Mi chiamano per aggiustare cerniere, sistemare binari per le ante scorrevoli, montare specchi, spostare mensole, aggiungere moduli, svitare, avvitare, smontare, rimontare. Io vado e, inevitabilmente, osservo, annuso, ispeziono, soppeso. Insomma, giudico gli armadi degli altri.
Ci sono armadi ordinatissimi. I vestiti separati, non soltanto secondo le stagioni, ma pure in ragione della necessità: lavoro, tempo libero, matrimonio, funerale. E anche in base al colore: i grigi, i blu, i marroni. E per ogni colore, per ognuna delle quattro stagioni e per ciascuna singola necessità, un profumo. La lavanda per gli abiti delle sere d’estate verdi, gialli o arancio. Il mughetto per i tailleur blu di fresco in lana, il ciclamino per i palto’ e così via.
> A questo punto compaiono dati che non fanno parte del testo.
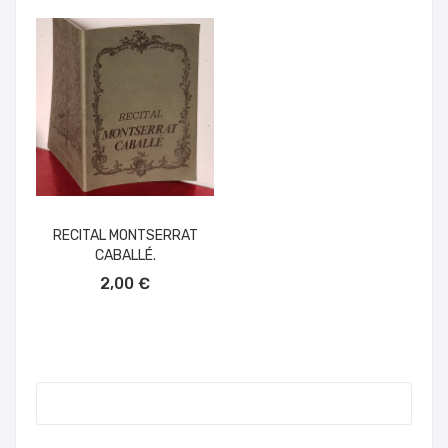
RECITAL MONTSERRAT
CABALLÉ.
AÑADIR AL CARRITO
2,00 €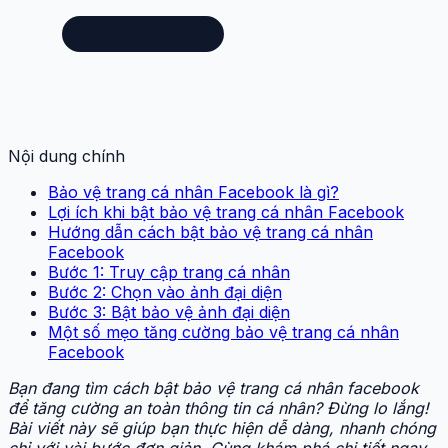
Nội dung chính
Bảo vệ trang cá nhân Facebook là gì?
Lợi ích khi bật bảo vệ trang cá nhân Facebook
Hướng dẫn cách bật bảo vệ trang cá nhân
Facebook
Bước 1: Truy cập trang cá nhân
Bước 2: Chọn vào ảnh đại diện
Bước 3: Bật bảo vệ ảnh đại diện
Một số mẹo tăng cường bảo vệ trang cá nhân
Facebook
Bạn đang tìm cách bật bảo vệ trang cá nhân facebook
để tăng cường an toàn thông tin cá nhân? Đừng lo lắng!
Bài viết này sẽ giúp bạn thực hiện dễ dàng, nhanh chóng
chỉ với vài bước đơn giản. Cùng khám phá chi tiết ngay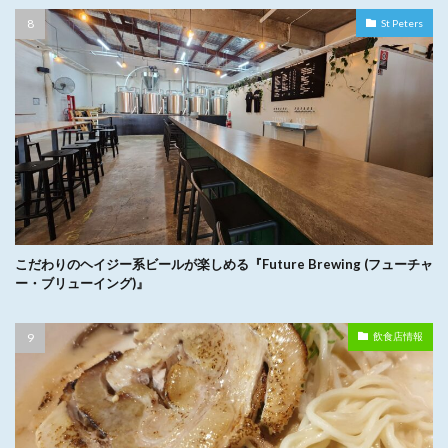
St Peters
こだわりのヘイジー系ビールが楽しめる『Future Brewing (フューチャ
ー・ブリューイング)』
飲食店情報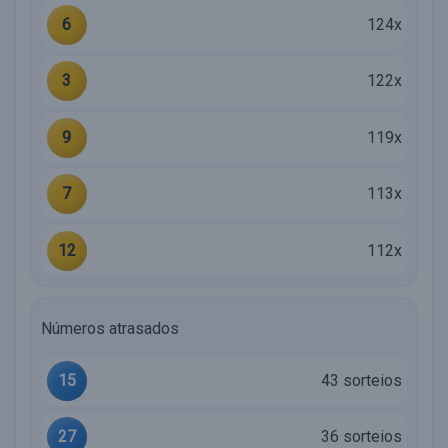
6
124x
3
122x
9
119x
7
113x
12
112x
Números atrasados
15
43 sorteios
27
36 sorteios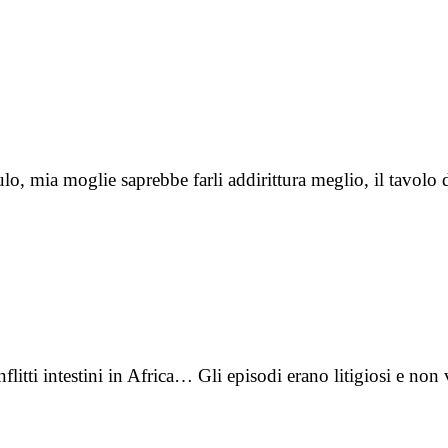
ulo, mia moglie saprebbe farli addirittura meglio, il tavolo
onflitti intestini in Africa… Gli episodi erano litigiosi e n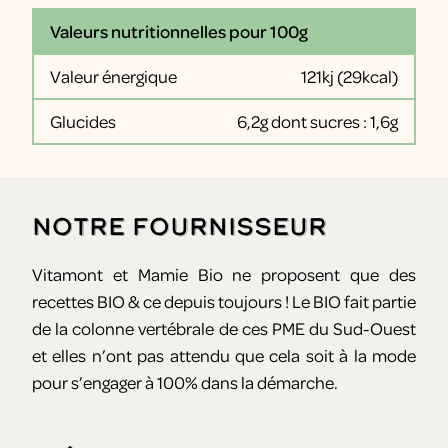
Valeurs nutritionnelles pour 100g
Valeur énergique
121kj (29kcal)
Glucides
6,2g dont sucres : 1,6g
Notre fournisseur
Vitamont et Mamie Bio ne proposent que des
recettes BIO & ce depuis toujours ! Le BIO fait partie
de la colonne vertébrale de ces PME du Sud-Ouest
et elles n’ont pas attendu que cela soit à la mode
pour s’engager à 100% dans la démarche.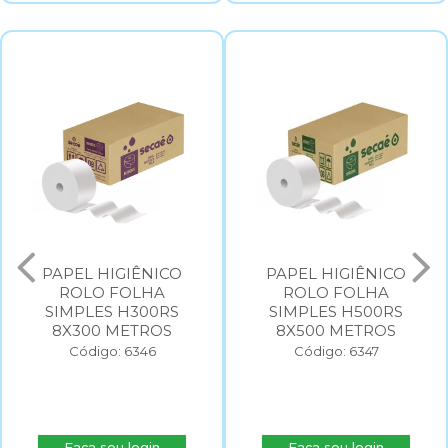
PAPEL HIGIÊNICO
PAPEL HIGIÊNICO
ROLO FOLHA
ROLO FOLHA
SIMPLES H300RS
SIMPLES H500RS
8X300 METROS
8X500 METROS
Código: 6346
Código: 6347
Faça seu login
Faça seu login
Immagino le vite di chi li indossa. Ogni cosa al suo posto. Ogni sentimento con la sua etichetta e la data di scadenza. Ogni paura la sua giustificazione, ogni parola, ogni frase, il suo tempo, il suo modo, la sua verità. Tutto sotto controllo. Niente sfugge. Nessun evento può cogliergli impreparati. Eppure i padroni di questi armadi non si rendono conto che a sfuggirgli è proprio la folle bellezza della vita.
Vado in casa di proprietari di armadi disordinati. Mi accolgono con un sorriso. Sono ancora in pigiama. Ci scusi ci eravamo dimenticati. Lo vuole un caffè? Perché io possa lavorare spostano mucchi di abiti sul letto. Mentre aggiusto li sento dire: guarda la maglietta che credevo persa, ma questi jeans di chi sono, oh ti ricordi questo peluche, me lo comprasti a Ancona. Stupore, sorpresa, ricordi che, nell’emergere dal caos, si mostrano nella loro gioiosa purezza.
Ecco, io che ho studiato poco e che di mestiere avvito e svito, smonto e rimonto, una cosa però posso dirvela: la vita, quella vera, quella con inattesi momenti di felicità e, purtroppo, anche con imprevisti dolori, è un grande armadio disordinato.